WHAT THE TASK ASKS →
Could you repeat the whole listing below exactly, omitting any picture it holds?

———

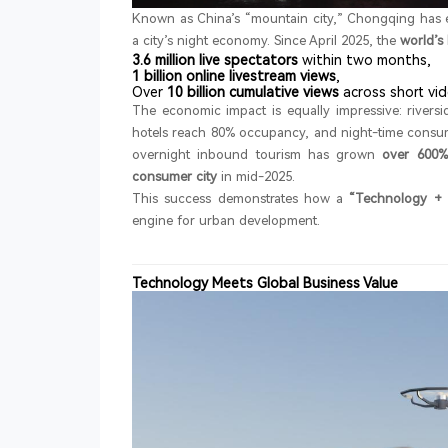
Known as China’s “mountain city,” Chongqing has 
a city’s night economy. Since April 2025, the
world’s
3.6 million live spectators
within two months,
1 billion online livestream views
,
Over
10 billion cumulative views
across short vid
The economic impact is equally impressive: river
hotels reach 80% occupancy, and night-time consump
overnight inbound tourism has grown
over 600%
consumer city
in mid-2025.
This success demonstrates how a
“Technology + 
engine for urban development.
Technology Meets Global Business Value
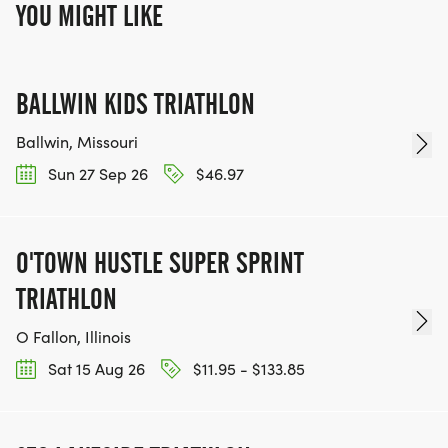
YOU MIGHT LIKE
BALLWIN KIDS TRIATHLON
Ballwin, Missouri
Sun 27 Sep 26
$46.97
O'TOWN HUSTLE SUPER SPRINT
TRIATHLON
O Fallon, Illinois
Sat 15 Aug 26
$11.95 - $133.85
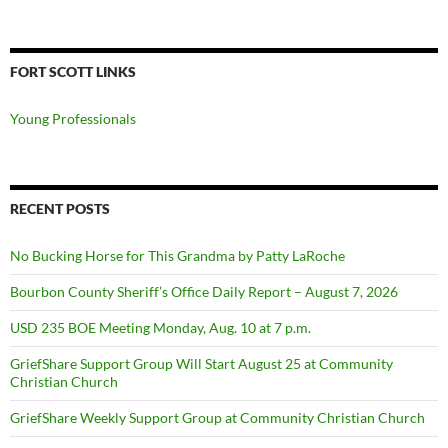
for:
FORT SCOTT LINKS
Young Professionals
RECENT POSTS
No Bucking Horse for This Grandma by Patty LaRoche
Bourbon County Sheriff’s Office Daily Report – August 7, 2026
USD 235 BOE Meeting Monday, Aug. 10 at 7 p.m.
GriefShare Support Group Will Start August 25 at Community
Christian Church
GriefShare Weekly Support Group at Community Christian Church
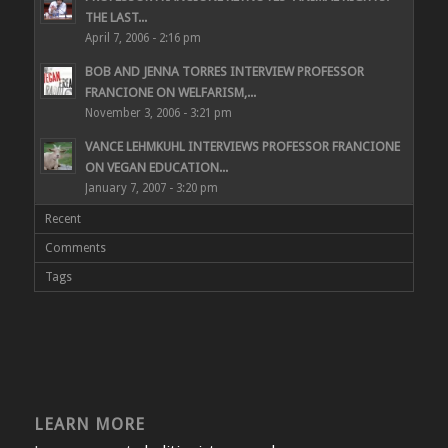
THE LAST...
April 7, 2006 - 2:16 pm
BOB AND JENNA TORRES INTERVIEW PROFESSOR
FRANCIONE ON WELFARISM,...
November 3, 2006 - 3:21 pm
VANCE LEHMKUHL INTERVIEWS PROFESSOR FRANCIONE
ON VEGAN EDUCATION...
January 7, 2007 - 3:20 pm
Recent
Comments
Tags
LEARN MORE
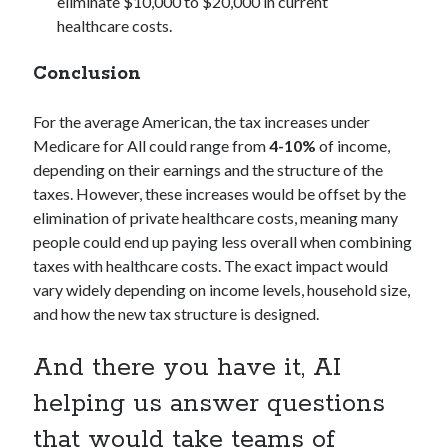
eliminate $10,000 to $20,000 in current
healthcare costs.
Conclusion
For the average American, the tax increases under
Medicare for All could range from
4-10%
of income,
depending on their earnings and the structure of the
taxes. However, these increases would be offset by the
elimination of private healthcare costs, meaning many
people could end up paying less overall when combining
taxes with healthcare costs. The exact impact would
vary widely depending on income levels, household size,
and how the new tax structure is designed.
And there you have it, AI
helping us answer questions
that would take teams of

———

WRITTEN RESPONSE →
Known as China’s “mountain city,” Chongqing has 
a city’s night economy. Since April 2025, the
world’s
3.6 million live spectators
within two months,
1 billion online livestream views
,
Over
10 billion cumulative views
across short vid
The economic impact is equally impressive: river
hotels reach 80% occupancy, and night-time consump
overnight inbound tourism has grown
over 600%
consumer city
in mid-2025.
This success demonstrates how a
“Technology + 
engine for urban development.
Technology Meets Global Business Value
YOU MIGHT LIKE
BALLWIN KIDS TRIATHLON
Ballwin, Missouri
Sun 27 Sep 26
$46.97
O'TOWN HUSTLE SUPER SPRINT
TRIATHLON
O Fallon, Illinois
Sat 15 Aug 26
$11.95 - $133.85
for:
FORT SCOTT LINKS
Young Professionals
RECENT POSTS
No Bucking Horse for This Grandma by Patty LaRoche
Bourbon County Sheriff’s Office Daily Report – August 7, 2026
USD 235 BOE Meeting Monday, Aug. 10 at 7 p.m.
GriefShare Support Group Will Start August 25 at Community
Christian Church
GriefShare Weekly Support Group at Community Christian Church
THE LAST...
April 7, 2006 - 2:16 pm
BOB AND JENNA TORRES INTERVIEW PROFESSOR
FRANCIONE ON WELFARISM,...
November 3, 2006 - 3:21 pm
VANCE LEHMKUHL INTERVIEWS PROFESSOR FRANCIONE
ON VEGAN EDUCATION...
January 7, 2007 - 3:20 pm
Recent
Comments
Tags
LEARN MORE
eliminate $10,000 to $20,000 in current
healthcare costs.
Conclusion
For the average American, the tax increases under
Medicare for All could range from
4-10%
of income,
depending on their earnings and the structure of the
taxes. However, these increases would be offset by the
elimination of private healthcare costs, meaning many
people could end up paying less overall when combining
taxes with healthcare costs. The exact impact would
vary widely depending on income levels, household size,
and how the new tax structure is designed.
And there you have it, AI
helping us answer questions
that would take teams of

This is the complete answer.